-- Task requirements --
Reproduce, word for word, the lines in the material below starting with the one that has "会！.mp4 116.4M" and going on through the one that has "Диагностическое оборудование". Leave out all pictures.

-- Data extract --

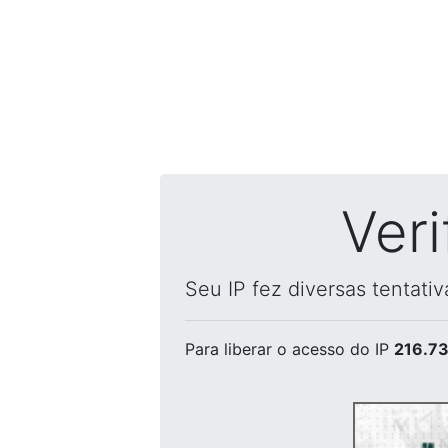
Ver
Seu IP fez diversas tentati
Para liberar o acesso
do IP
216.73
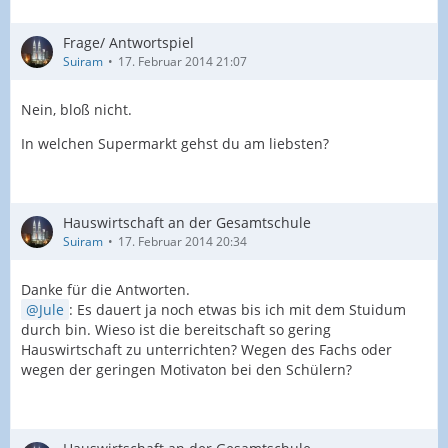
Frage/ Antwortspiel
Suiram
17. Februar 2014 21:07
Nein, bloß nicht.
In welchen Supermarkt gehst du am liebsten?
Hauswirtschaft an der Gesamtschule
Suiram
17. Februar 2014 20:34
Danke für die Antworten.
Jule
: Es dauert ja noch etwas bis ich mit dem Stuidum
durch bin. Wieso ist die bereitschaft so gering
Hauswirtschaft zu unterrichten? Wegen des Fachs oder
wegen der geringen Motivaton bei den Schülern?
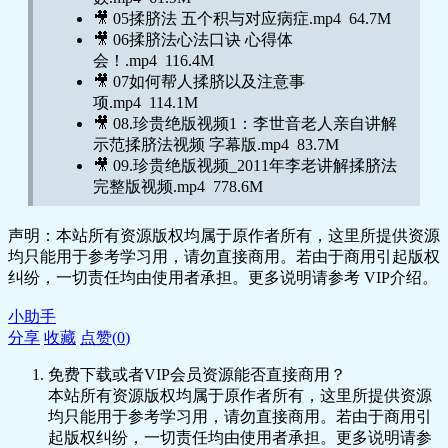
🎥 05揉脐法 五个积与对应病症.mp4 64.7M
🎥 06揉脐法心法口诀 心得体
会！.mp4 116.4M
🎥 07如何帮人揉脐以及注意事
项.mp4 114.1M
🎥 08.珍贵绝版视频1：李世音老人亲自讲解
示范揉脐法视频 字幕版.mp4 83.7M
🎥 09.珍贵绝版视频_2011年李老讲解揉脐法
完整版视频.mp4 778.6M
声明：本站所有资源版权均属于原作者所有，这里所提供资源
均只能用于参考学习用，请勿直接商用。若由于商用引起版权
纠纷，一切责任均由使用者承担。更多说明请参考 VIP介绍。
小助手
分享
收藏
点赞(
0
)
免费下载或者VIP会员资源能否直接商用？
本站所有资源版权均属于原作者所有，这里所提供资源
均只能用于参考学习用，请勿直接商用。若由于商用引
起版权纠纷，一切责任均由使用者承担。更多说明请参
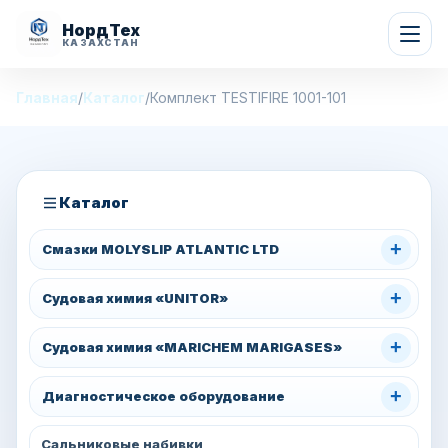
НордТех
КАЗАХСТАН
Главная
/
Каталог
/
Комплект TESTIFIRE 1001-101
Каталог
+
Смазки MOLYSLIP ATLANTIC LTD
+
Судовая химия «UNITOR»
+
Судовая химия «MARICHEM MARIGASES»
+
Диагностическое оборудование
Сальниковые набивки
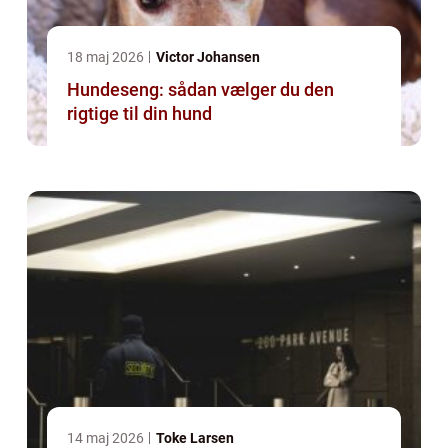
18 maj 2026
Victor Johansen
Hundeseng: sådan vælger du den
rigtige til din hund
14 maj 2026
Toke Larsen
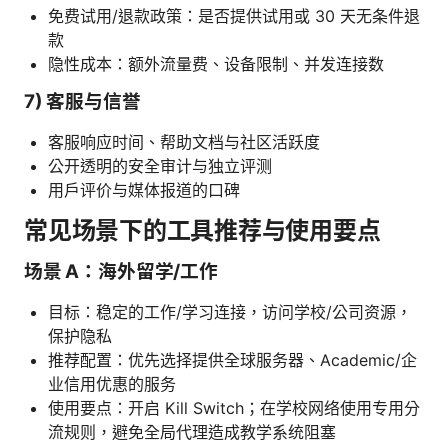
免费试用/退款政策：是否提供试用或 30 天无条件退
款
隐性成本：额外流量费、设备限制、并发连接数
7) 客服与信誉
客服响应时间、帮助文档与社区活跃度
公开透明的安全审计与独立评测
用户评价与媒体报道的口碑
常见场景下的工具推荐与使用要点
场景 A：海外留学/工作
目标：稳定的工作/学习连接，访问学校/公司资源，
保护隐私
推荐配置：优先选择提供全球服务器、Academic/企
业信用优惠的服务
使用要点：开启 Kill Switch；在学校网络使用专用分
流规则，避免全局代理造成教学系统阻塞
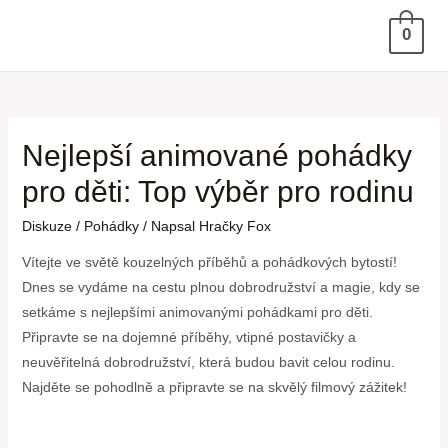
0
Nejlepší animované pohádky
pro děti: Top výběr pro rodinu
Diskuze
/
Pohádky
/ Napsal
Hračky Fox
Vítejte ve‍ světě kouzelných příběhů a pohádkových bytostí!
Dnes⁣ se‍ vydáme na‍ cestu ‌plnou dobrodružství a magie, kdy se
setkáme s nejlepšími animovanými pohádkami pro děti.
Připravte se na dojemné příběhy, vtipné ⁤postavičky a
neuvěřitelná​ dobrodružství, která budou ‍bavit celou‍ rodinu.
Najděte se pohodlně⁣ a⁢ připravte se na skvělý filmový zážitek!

-- Exercise output --
会！.mp4 116.4M
🎥 07如何帮人揉脐以及注意事
项.mp4 114.1M
🎥 08.珍贵绝版视频1：李世音老人亲自讲解
示范揉脐法视频 字幕版.mp4 83.7M
🎥 09.珍贵绝版视频_2011年李老讲解揉脐法
完整版视频.mp4 778.6M
声明：本站所有资源版权均属于原作者所有，这里所提供资源
均只能用于参考学习用，请勿直接商用。若由于商用引起版权
纠纷，一切责任均由使用者承担。更多说明请参考 VIP介绍。
小助手
分享
收藏
点赞(
0
)
免费下载或者VIP会员资源能否直接商用？
本站所有资源版权均属于原作者所有，这里所提供资源
均只能用于参考学习用，请勿直接商用。若由于商用引
起版权纠纷，一切责任均由使用者承担。更多说明请参
НордТех
КАЗАХСТАН
Главная
/
Каталог
/
Комплект TESTIFIRE 1001-101
Каталог
+
Смазки MOLYSLIP ATLANTIC LTD
+
Судовая химия «UNITOR»
+
Судовая химия «MARICHEM MARIGASES»
+
Диагностическое оборудование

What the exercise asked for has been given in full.